Such highly interconnected structure provides potential functional advantage compared to less interconnected (i.e., “flat”) architectures, including the ability to provide more fine-grain response to a highly heterogeneous variety of exogenous signals and conditions, the ability to provide rapid adaptive response to changing stimuli, and the ability to preserve cell state via autoregulatory feedback. Consistent with the underlying biology, and in contrast to transcriptional networks, the vast majority of pARACNe-inferred interactions have a positive Spearman correlation, with higher counts of TK-mapped phosphopeptides corresponding to higher counts of candidate substrate-mapped ones. This is consistent with the fact that TKs only phosphorylate their substrates, thus inducing positive phospho-state correlation. Only a negligible number of inferred interactions (0.5%) were associated with a negative Spearman correlation (N = 11, p ⩽ 0.05). These may represent either indirect interactions where the TK activates a substrate-specific phosphatase or direct interactions where phosphorylation of one phosphosite may prevent phosphorylation of another site on the same protein.

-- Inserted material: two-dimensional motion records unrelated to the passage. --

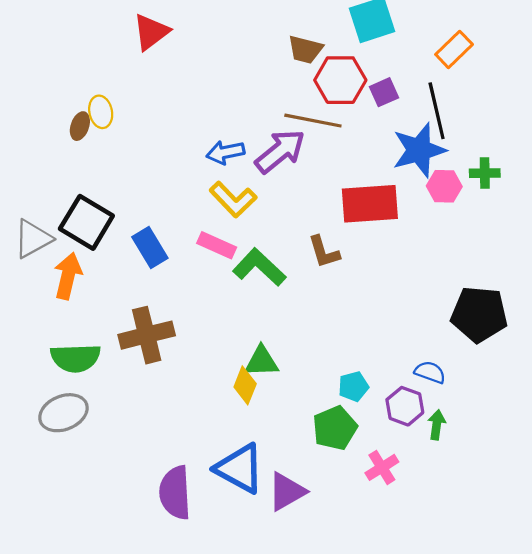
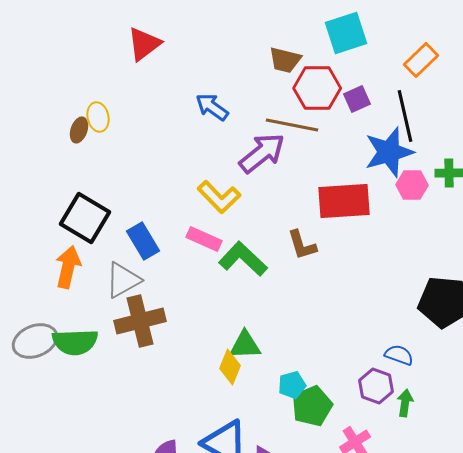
blue arrow: (225, 152) -> (212, 107), moved, turned 48
gray triangle: (33, 239) -> (123, 280), moved
cyan pentagon: (353, 386) -> (292, 385), moved
gray ellipse: (63, 413) -> (35, 341), moved

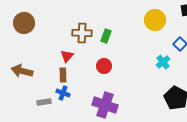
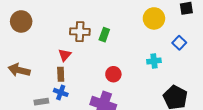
cyan cross: (163, 62) -> (154, 61), moved, turned 32
red circle: (104, 66) -> (113, 74), moved

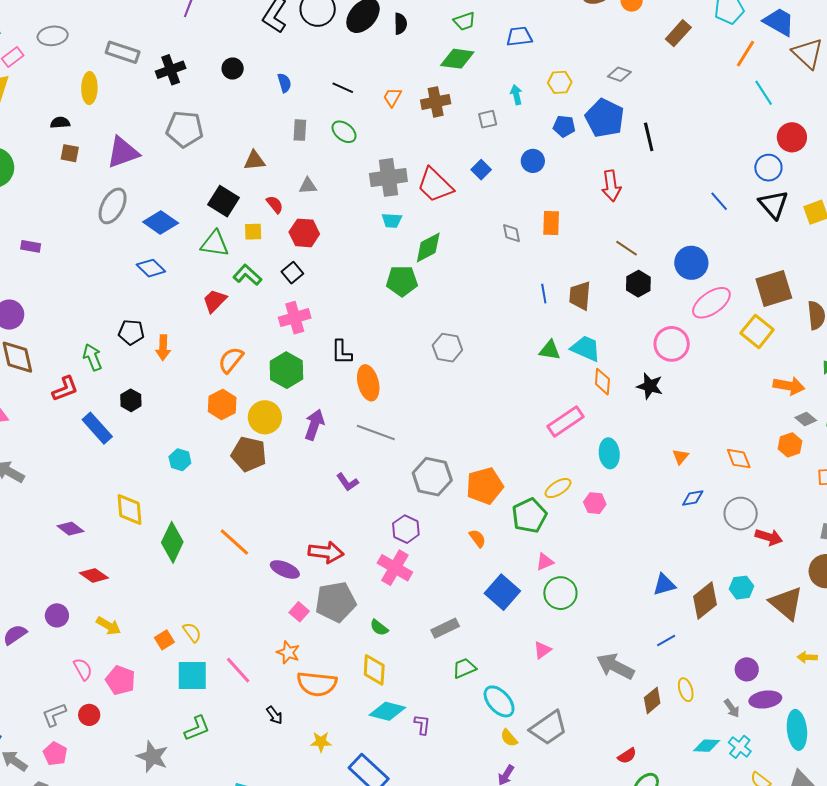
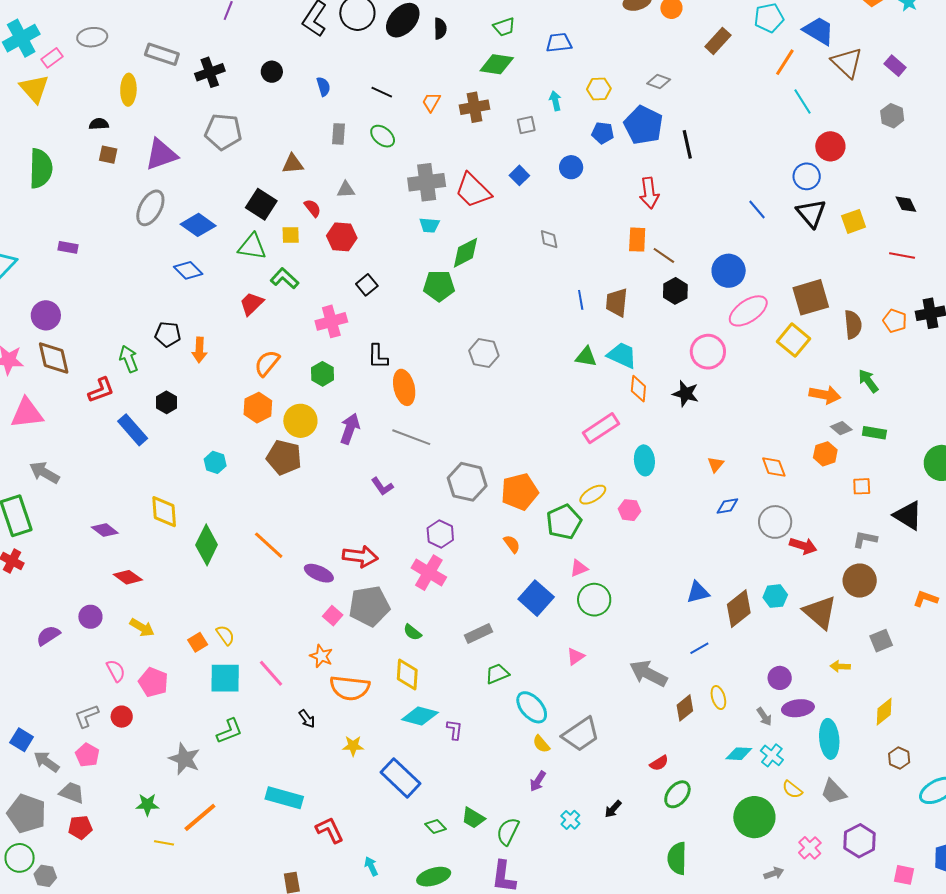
orange rectangle: (551, 223) -> (637, 240), moved
black square: (292, 273) -> (367, 285), moved
green hexagon: (286, 370) -> (323, 374), size x0.7

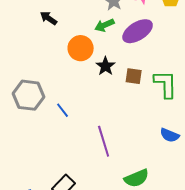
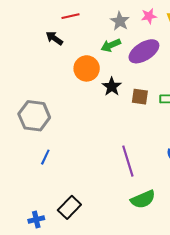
blue line: (63, 110) -> (45, 157), moved, turned 63
purple line: (104, 141) -> (128, 161), moved

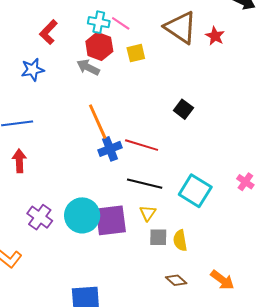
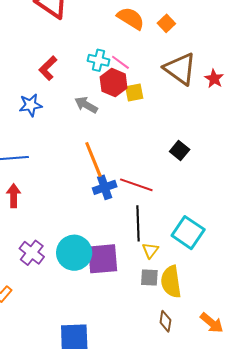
red hexagon: (99, 46) -> (114, 83), moved
black line: (145, 184) -> (138, 223), turned 72
yellow triangle: (148, 213) -> (150, 250), moved
yellow semicircle: (180, 240) -> (171, 282), size x1.5
brown diamond: (176, 280) -> (165, 321), turned 55

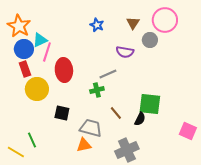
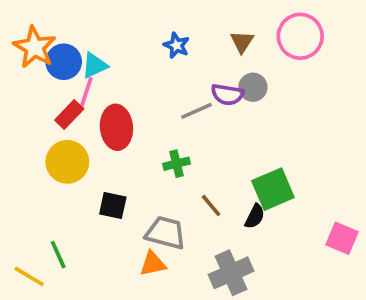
cyan triangle: (40, 40) -> (95, 65), moved
gray circle: (150, 40) -> (253, 87), moved
blue circle: (24, 49) -> (64, 62), moved
red rectangle: (25, 69) -> (69, 115), moved, turned 63
gray line: (108, 74) -> (197, 111), moved
green square: (150, 104) -> (273, 189), turned -30

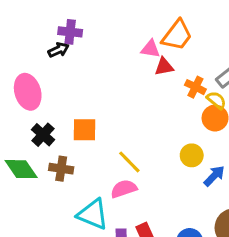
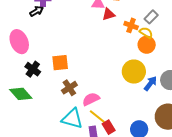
yellow circle: (192, 155) -> (134, 72), size x1.5
yellow line: (129, 162) -> (97, 116), moved
brown cross: (61, 169) -> (69, 88), moved, turned -35

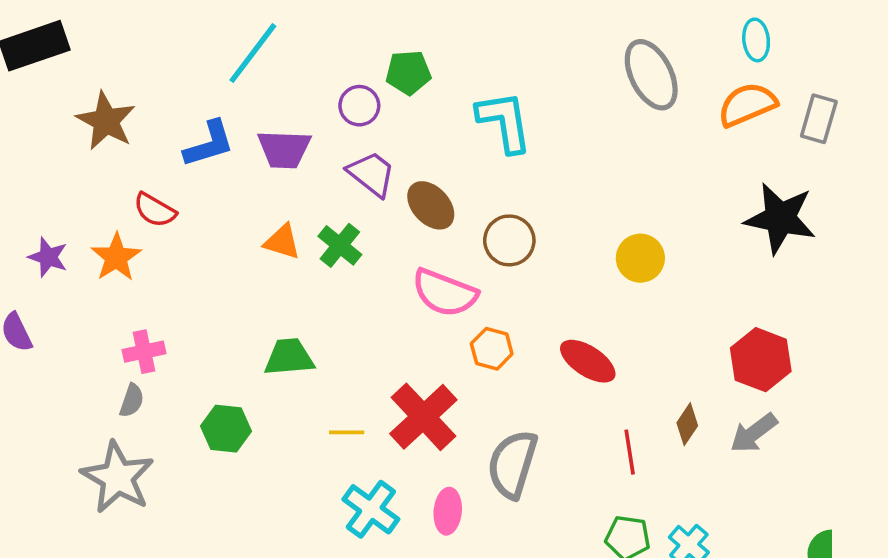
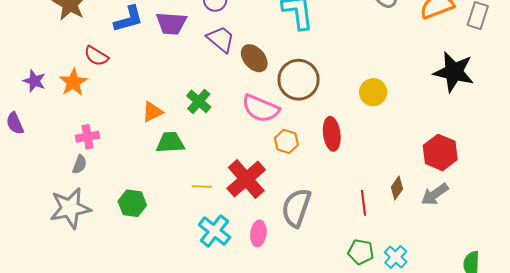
brown circle: (509, 240) -> (299, 80), size x1.4
orange triangle: (282, 242) -> (152, 112), moved, turned -45
green cross: (340, 245) -> (199, 101), moved
red ellipse: (588, 361) -> (332, 134), moved, turned 48
green hexagon: (226, 429) -> (132, 203), moved
gray star: (118, 477) -> (70, 208), turned 30

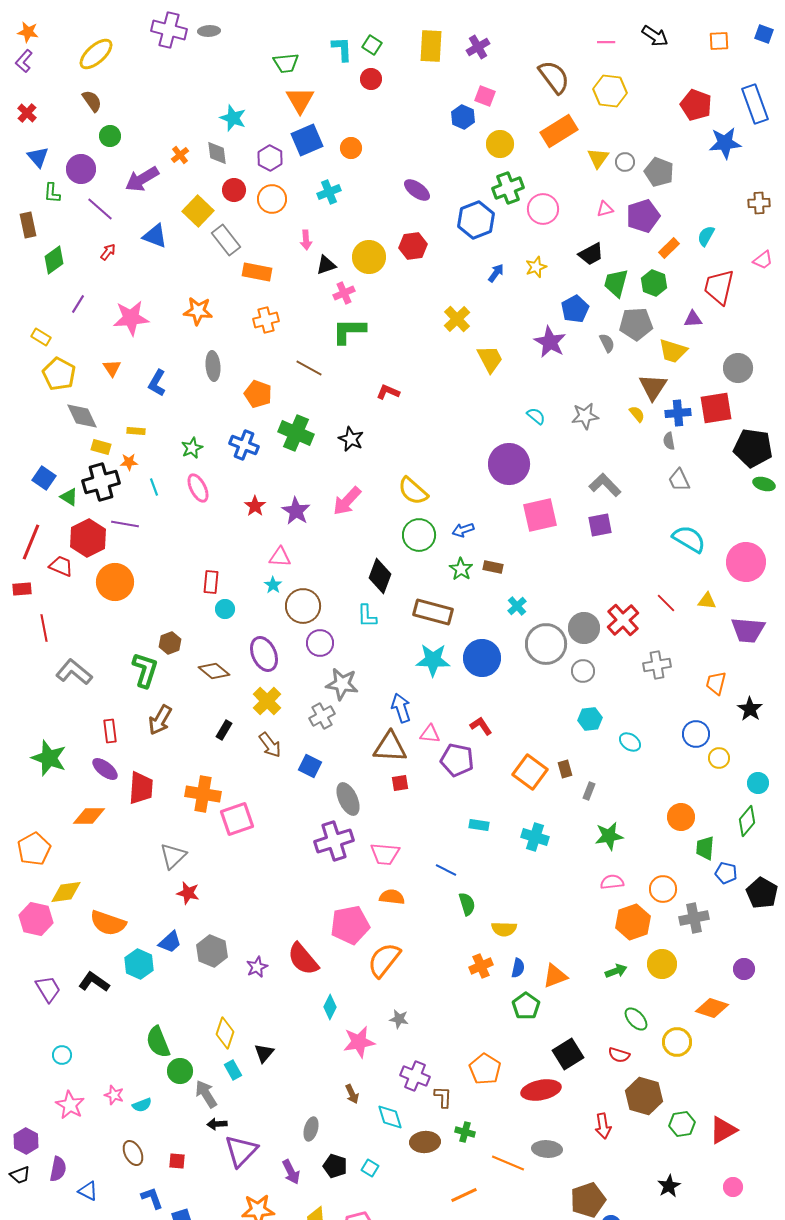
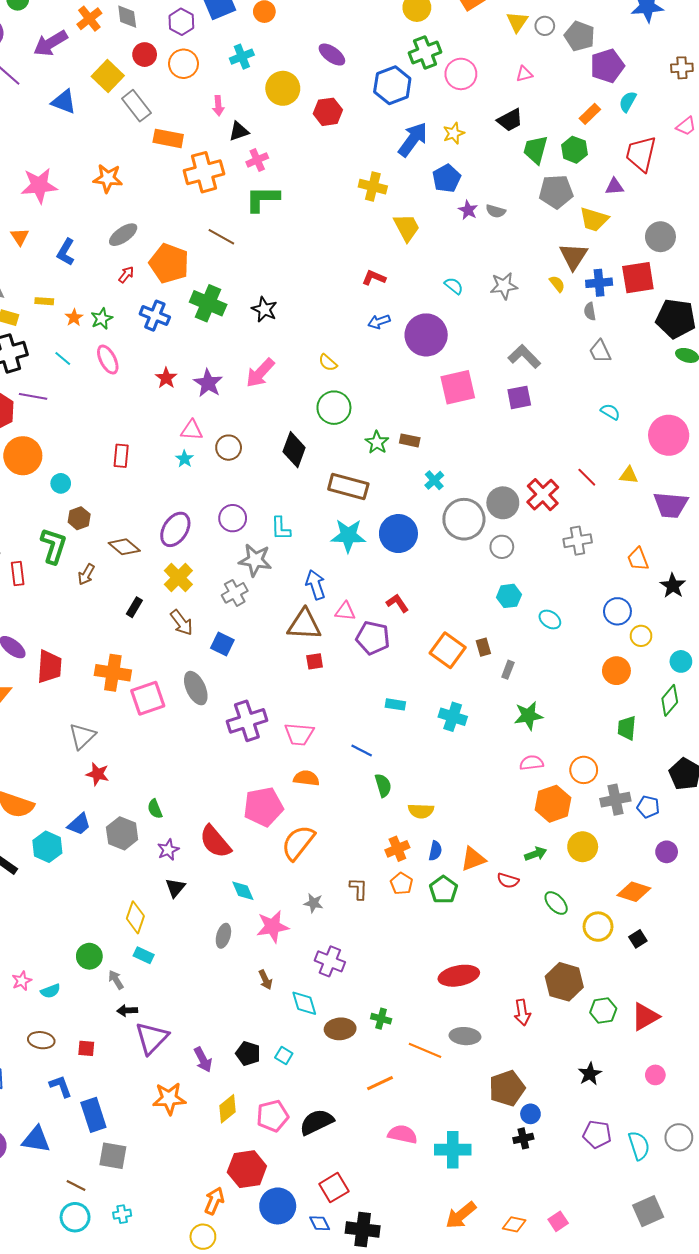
orange cross: (180, 155) -> (89, 19), size x1.4
purple pentagon: (643, 216) -> (607, 66), moved
red arrow: (108, 252) -> (126, 275), moved
yellow circle: (369, 257) -> (283, 88), moved
blue arrow: (496, 273) -> (413, 139), size x1.8
blue pentagon: (575, 309) -> (447, 178), moved
yellow cross: (457, 319) -> (373, 187), turned -32
orange cross: (266, 320) -> (204, 172), moved, size x1.5
purple star: (550, 342) -> (468, 210), size x0.6
gray semicircle: (607, 343) -> (496, 211), moved, turned 132
gray ellipse: (213, 366) -> (123, 235), turned 60
red L-shape: (388, 392) -> (374, 278), moved
orange pentagon: (258, 394) -> (169, 263), size x1.4
orange star: (129, 462) -> (74, 318), moved, turned -30
cyan line: (154, 487) -> (63, 359), turned -30
yellow semicircle: (413, 491) -> (328, 363), size x0.6
blue arrow: (463, 530) -> (379, 322), moved
cyan semicircle: (689, 539) -> (610, 412), size x0.6
brown circle: (303, 606) -> (229, 448), moved, size x0.7
cyan circle: (225, 609) -> (61, 483), moved
cyan L-shape: (367, 616) -> (281, 528), moved
purple ellipse: (264, 654) -> (175, 529), turned 56
orange trapezoid: (716, 683) -> (638, 559), turned -35
brown arrow: (160, 720) -> (86, 574), moved, size x0.7
red rectangle: (110, 731) -> (18, 573), moved
gray ellipse: (348, 799) -> (196, 688), moved
orange circle: (681, 817) -> (616, 671), moved
blue pentagon: (726, 873) -> (648, 807), moved
cyan diamond: (330, 1007) -> (243, 891), turned -50
green semicircle: (158, 1042) -> (155, 809), moved, size x0.6
black triangle: (264, 1053) -> (175, 888), moved
black square: (568, 1054) -> (638, 939), moved, size x0.6
red semicircle: (619, 1055) -> (508, 880), moved
orange pentagon: (485, 1069) -> (402, 884), moved, size x0.7
cyan rectangle: (233, 1070) -> (144, 955), turned -36
gray arrow: (206, 1094) -> (116, 980), size x0.7
pink star: (114, 1095) -> (22, 981), turned 30
brown L-shape: (443, 1097) -> (359, 889), moved
gray ellipse: (311, 1129) -> (223, 936), moved
brown ellipse: (133, 1153) -> (41, 1040), turned -55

LUAD Network Accuracy and Sensitivity Analysis

To estimate the accuracy of the inferred TK-signaling network, we investigated the substrates of two TK-proteins, EGFR and c-MET, representing high-affinity binding targets of existing FDA-approved TK inhibitors for LUAD. Specifically, we compared their pARACNe-inferred substrates to those reported in the phosphoDB database (33) and those supported by experimental evidence, based on previously published SILAC assays, following cell line treatment with associated, selective TK inhibitors. pARACNe inferred 123 EGFR substrates (Fig. 2B). Of these, 5 (blue and cyan) were included as high-confidence EGFR substrates in phosphoDB, out of 13 in total (38%), including the established EGFR auto-phosphorylation site. Moreover, 50 additional proteins (45%, green) showed significant decrease (at least 2 fold) in the abundance of their phosphorylated isoforms in SILAC assays (32), following treatment of H3255 cells with the EGFR inhibitor Gefitinib. Similarly, pARACNe predicted 179 c-MET substrates (Fig. 2C). Notably, both of the established substrates reported in PhosphoDB were identified by pARACNE (100%, blue). Moreover, 126 additional proteins (71.5%, blue) showed significant decrease in the abundance of their phosphorylated isoforms in SILAC assays(32), following treatment of MKN45 cells with the first-generation c-MET-specific inhibitor Su11274.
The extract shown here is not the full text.